Business groups welcome employment law changes

The Government introduced a raft of changes to the Employment Relations Act 2000 last Friday. What would they mean for business?

Business groups welcome employment law changes

The Government introduced a raft of changes to the Employment Relations Act 2000 last Friday, under the Employment Relations Amendment Bill.

While many of the changes were announced prior to the 2011 election, the Government has announced a new proposal regarding the ERA process. Were it to pass, this would require the presiding member to provide an oral determination at the end of a hearing and a written determination within three months, or an oral indication subject to additional information being provided. Other changes include:


  • Extending flexible working arrangements to all employees.
  • Parties negotiating a collective agreement do not have to reach a conclusion. Instead, the Employment Relations Authority may declare whether collective bargaining has concluded.
  • Allowing employers to opt out of multi-employer bargaining.
  • Allowing for partial pay reductions in cases of partial strike action.
  • Workers will not have to be covered by collective agreements for the first 30 days on a new job.
  • Parties will be required to provide notice of a strike or lock-out.

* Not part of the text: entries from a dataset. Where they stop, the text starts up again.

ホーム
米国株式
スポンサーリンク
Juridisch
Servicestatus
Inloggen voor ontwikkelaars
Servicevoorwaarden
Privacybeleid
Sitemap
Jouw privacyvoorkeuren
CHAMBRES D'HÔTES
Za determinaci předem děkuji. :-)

Business groups such as Business NZ and the Employers and Manufacturers Association (EMA) came out largely in favour of the changes. Business NZ chief executive Phil O’Reilly said that the proposed changes would introduce greater efficiency and flexibility into the law. 

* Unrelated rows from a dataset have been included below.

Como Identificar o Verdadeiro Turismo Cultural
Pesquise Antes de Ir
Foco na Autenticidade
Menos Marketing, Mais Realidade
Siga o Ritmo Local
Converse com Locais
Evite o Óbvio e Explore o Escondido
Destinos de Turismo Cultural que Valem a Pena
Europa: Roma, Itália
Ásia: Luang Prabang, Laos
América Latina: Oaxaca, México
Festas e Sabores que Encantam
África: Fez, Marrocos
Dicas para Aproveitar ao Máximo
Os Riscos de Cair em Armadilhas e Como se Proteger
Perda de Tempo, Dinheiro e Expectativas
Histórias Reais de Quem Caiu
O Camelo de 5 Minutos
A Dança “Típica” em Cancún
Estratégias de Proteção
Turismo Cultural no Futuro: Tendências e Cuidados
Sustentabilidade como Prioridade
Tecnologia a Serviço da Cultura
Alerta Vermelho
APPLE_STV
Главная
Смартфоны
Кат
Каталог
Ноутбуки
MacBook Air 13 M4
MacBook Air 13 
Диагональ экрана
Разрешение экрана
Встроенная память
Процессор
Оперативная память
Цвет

“Removing compulsion from parties involved in multi-employer bargaining, removing the compulsion to settle a collective agreement, and removing compulsion for new employees to join a collective agreement will allow for improved employment relationships,” he added.

EMA spokesperson David Lowe said that the changes would allow businesses to adapt more quickly to changing conditions. “Market and business conditions can change rapidly and it’s important kiwi firms can keep up, to preserve jobs and their business,” Lowe said.

However, the Council of Trade Unions (CTU) voiced strong opposition to the Bill, saying that it would weaken collective bargaining. “This Bill will further reduce pay and conditions for New Zealand workers, especially for low-paid, vulnerable workers. These changes are unfair on working Kiwis,” Helen Kelly, CTU president, said. Kelly announced that the CTU would be taking a complaint to the International Labour Organisation.